Thursday, August 9, 2012

Beechcraft A23 Musketeer, Beechcraft Aviation Club LLC, N8771M: Accident occurred July 16, 2012 in Laytonsville, Maryland

NTSB Identification: ERA12FA458 
 14 CFR Part 91: General Aviation
Accident occurred Monday, July 16, 2012 in Laytonsville, MD
Probable Cause Approval Date: 06/19/2013
Aircraft: BEECH A23, registration: N8771M
Injuries: 1 Fatal,1 Minor.

NTSB investigators either traveled in support of this investigation or conducted a significant amount of investigative work without any travel, and used data obtained from various sources to prepare this aircraft accident report.

The pilot performed a preflight inspection and fueled the airplane with no anomalies noted. He performed two takeoffs and landings without incident. Before the third takeoff, the pilot verified that the flaps were retracted for takeoff and that the left fuel tank was selected. The pilot applied power to take off and released the brakes. As the airplane rolled down the runway, it lifted off the ground, and then settled back onto the runway. The pilot stated that he continued to apply full power but that the airplane was not performing as well as on the previous takeoffs.
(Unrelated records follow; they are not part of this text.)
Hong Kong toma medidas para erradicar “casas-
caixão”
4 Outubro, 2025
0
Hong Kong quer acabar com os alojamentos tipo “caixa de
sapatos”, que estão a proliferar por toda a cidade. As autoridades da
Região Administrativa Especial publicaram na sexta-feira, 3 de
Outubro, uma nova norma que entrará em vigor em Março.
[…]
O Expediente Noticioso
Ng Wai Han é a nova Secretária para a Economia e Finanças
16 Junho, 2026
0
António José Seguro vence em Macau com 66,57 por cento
The airplane eventually became airborne. The pilot stated that he initiated a turn to the right in order to avoid striking trees off the end of the runway; the flight instructor subsequently took the flight controls as the right turn became steeper and the airplane began to descend. According to a witness, the airplane appeared like it would not clear the trees, banked right, and then entered a spin before impacting the ground.

Postaccident examination of the fuel selector revealed it was in a mid-range position, with neither the left or right tank selected. When the fuel selector was placed to the center position, similar to where it was found after the accident, fuel would not flow through the fuel selector. Thus, it is likely that the pilot did not turn the fuel selector completely so that it was not locked in the detent, which restricted fuel flow and resulted in a loss of engine power. In addition, the main fuel line and the return fuel line were removed and there was no fuel present.
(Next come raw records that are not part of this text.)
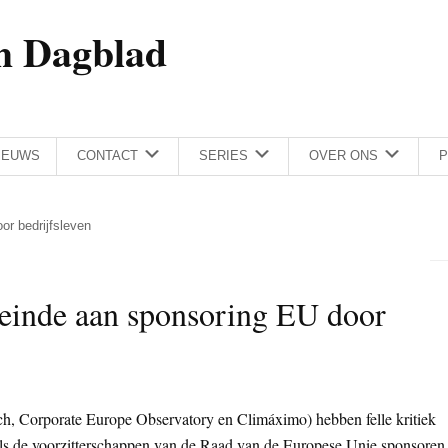
h Dagblad
IEUWS
CONTACT
SERIES
OVER ONS
P
or bedrijfsleven
 einde aan sponsoring EU door
ch, Corporate Europe Observatory en Climáximo) hebben felle kritiek
als de voorzitterschappen van de Raad van de Europese Unie sponsoren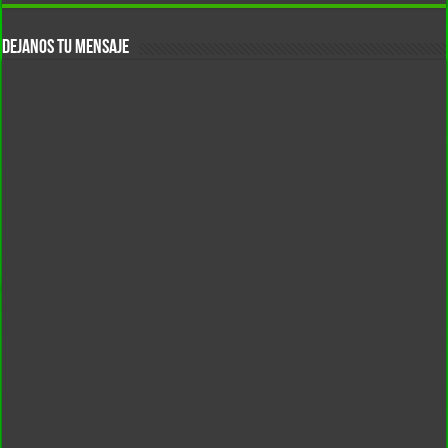
DEJANOS TU MENSAJE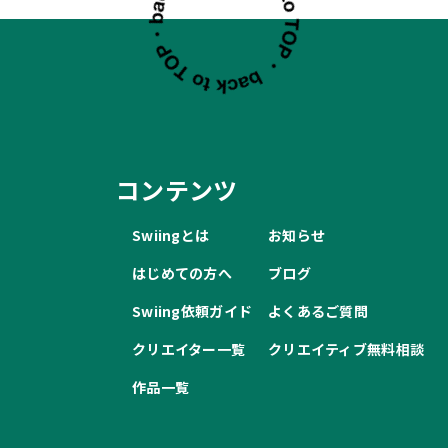
コンテンツ
Swiingとは
お知らせ
はじめての方へ
ブログ
Swiing依頼ガイド
よくあるご質問
クリエイター一覧
クリエイティブ無料相談
作品一覧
A postaccident engine teardown was performed and the fuel manifold was disassembled; dry rot was noted on the manifold diaphragm and it was leaking. The leak might have reduced fuel consumption, but not a significant amount. It is likely that, because of the loss of engine power, the airplane would not have been able to adequately climb above the trees off the end of the runway. Therefore, the pilot attempted to avoid the trees and initiated a turn during the initial climb, which resulted in an aerodynamic stall and subsequent spin.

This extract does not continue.